Cramer strolled outside in his boxers and torn T-shirt to have a look at the day. He picked his way barefoot to the edge of the hill and looked down the bank to where Bunny should have been.

He swallowed hard, clenched his fists, and closed his eyes tight with the effort to keep the obscenities inside him. He knew who was responsible for this. Peters. It had to be. Well, Peters would pay. But first of all, he had to recover Bunny.

You can’t sink a canoe.

She’d be floating somewhere, up to her gunnels, but still afloat. He held a wet finger up. There wasn’t a whisper of wind. Good. There would be just the current to carry her, and the current in the stretch of the river where he had lost her was not strong. Carrying the weight of a full cargo of water, she wasn’t going to be moving any too fast.

He’d take the old canoe from the drive shed and a length of rope and something to stop up the holes temporarily. He’d get her to shore, empty her, and then drag her home. He’d fix her. She’d be as good as new. And hell, he had all day. Day and days!

He picked his way to the drive shed, his bare feet finding every sharp stone the yard had to offer. He wondered how drunk or high his mother must have been last night to sail across here to her man without feeling anything.

He opened the door and looked inside the drive shed. The old canoe wasn’t there. It had been straddling a couple of sawhorses last time he looked. Was he wrong? Maybe it was in the old barn? But it wasn’t there, either.

It felt like a plot.

He had dared to think his luck was changing, and it was, but it was only getting a whole lot worse!

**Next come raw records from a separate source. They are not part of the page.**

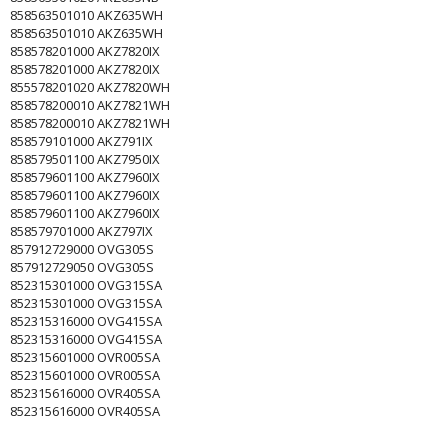
858563501010 AKZ635WH
858563501010 AKZ635WH
858578201000 AKZ7820IX
858578201000 AKZ7820IX
855578201020 AKZ7820WH
858578200010 AKZ7821WH
858578200010 AKZ7821WH
858579101000 AKZ791IX
858579501100 AKZ7950IX
858579601100 AKZ7960IX
858579601100 AKZ7960IX
858579601100 AKZ7960IX
858579701000 AKZ797IX
857912729000 OVG305S
857912729050 OVG305S
852315301000 OVG315SA
852315301000 OVG315SA
852315316000 OVG415SA
852315316000 OVG415SA
852315601000 OVR005SA
852315601000 OVR005SA
852315616000 OVR405SA
852315616000 OVR405SA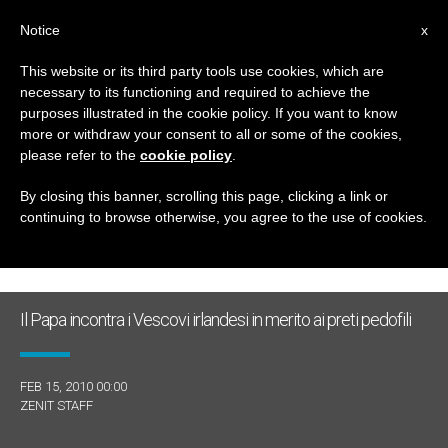
IT
Notice
x
This website or its third party tools use cookies, which are
necessary to its functioning and required to achieve the
GIORNO
purposes illustrated in the cookie policy. If you want to know
Febbraio 15th, 2010
more or withdraw your consent to all or some of the cookies,
please refer to the
cookie policy
.
By closing this banner, scrolling this page, clicking a link or
continuing to browse otherwise, you agree to the use of cookies.
ULTIME NOTIZIE
Il Papa incontra i Vescovi irlandesi in merito ai preti pedofili
FEB 15, 2010 00:00
ZENIT STAFF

He smashed the flats of his fists against his temples. He had to get a grip. Deal with one loss at a time. The battered aluminum canoe was not the kind of thing anyone would steal. No one in his right mind. Or hers.

He looked toward the house. As if he had summoned her, Mavis appeared at the kitchen door with a dustpan, the contents of which she threw onto the path. Her eyes scanned the yard. He ducked back into the shadow of the barn door. Then, when she had gone back inside, he made his way down the hill to the creek and walked along it from his own landing place up past the outbuildings to a little glade of trees. And there it was. She had hidden the old canoe there, not wanting him to know she was using it. Why?

Back in the house, Cramer changed and made himself a few sandwiches. Mrs. Good Wife was in her room. Cramer didn’t bother to say good-bye.